We hold Hertz liable to Van Vonno as a matter of law for uninsured motorist coverage of up to $100,000 per person and $300,000 per accident. The rental agreement, in which Hertz contracted to indemnify Van Vonno, constitutes a motor vehicle liability policy. E.g., Trobaugh, 597 So. 2d at 496. By failing to offer Van Vonno an affirmative choice regarding the amount of uninsured motorist coverage, Hertz violated the duty imposed by ORS § 742.502. We therefore reform the rental agreement to reflect UM protection up to liability limits. Zuber v. Safeco Ins. Co. of Am., 96 Or. App. 596, 773 P.2d 800 (1989).
 In addition, we find that holding Hertz liable for uninsured motorist coverage up to $300,000 per accident does not violate notions of fundamental fairness. The financial responsibility laws exist to protect persons injured in automobile collisions. Public policy dictates that individuals may not circumvent the legislative scheme by declaring themselves self-insurers. The statutory design merely requires Hertz to offer its lessees an opportunity to accept or reject greater uninsured motorist coverage. If a lessee affirmatively rejects higher coverage, Hertz has fulfilled its statutory obligation.
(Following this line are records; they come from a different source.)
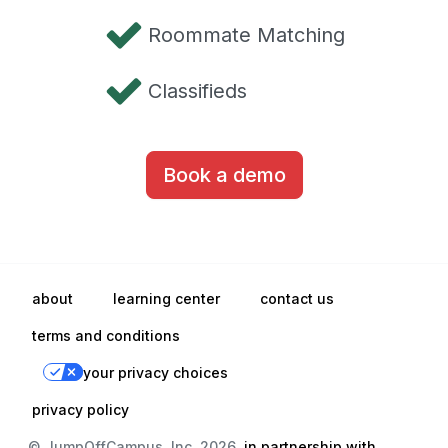
Roommate Matching
Classifieds
Book a demo
about
learning center
contact us
terms and conditions
your privacy choices
privacy policy
© JumpOffCampus, Inc. 2026,
in partnership with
On the other hand, if the lessee accepts UM coverage up to liability limits, Hertz may charge an additional fee. Thus, requiring self-insured rental car companies to comply with ORS § 742.502(2) does not impose an undue financial burden.
 Hertz also disputes the award of personal injury protection benefits to Van Vonno. The Oregon Insurance Code reads:
Every motor vehicle liability policy issued for delivery in this state that covers any private passenger motor vehicle shall provide personal injury protection benefits to the person insured thereunder, members of that person's family residing in the same household, passengers occupying the insured motor vehicle and pedestrians struck by the insured motor vehicle. . . .
(Italics ours.) ORS § 742.520(1) (Butterworths Supp. 1992). Hertz contends, as a self-insurer, it did not issue a motor vehicle liability policy and need not comply with ORS § 742.520(1). As discussed earlier, Hertz's rental agreement functions as a motor vehicle liability policy. Thus, Hertz's argument lacks merit. Hertz also asserts the rental vehicle does not constitute a "[p]rivate passenger motor vehicle" because the rental car acts as a "public or livery conveyance". See ORS § 742.520(7)(e) (formerly ORS § 743.800). Hertz raises this argument for the first time on appeal, and therefore, we will not consider it. See, e.g., Herberg v. Swartz, 89 Wn.2d 916, 925, 578 P.2d 17 (1978) ("An issue, theory or argument not presented at trial will not be considered on appeal."). We hold, as a matter of law, Hertz owes Van Vonno PIP benefits in the amount awarded by the trial court. The trial court's grant of summary judgment in favor of Van Vonno is hereby affirmed.
DORE, C.J., and UTTER, BRACHTENBACH, ANDERSEN, DUR-HAM, SMITH, GUY, and JOHNSON, JJ., concur.
Reconsideration denied February 26, 1993.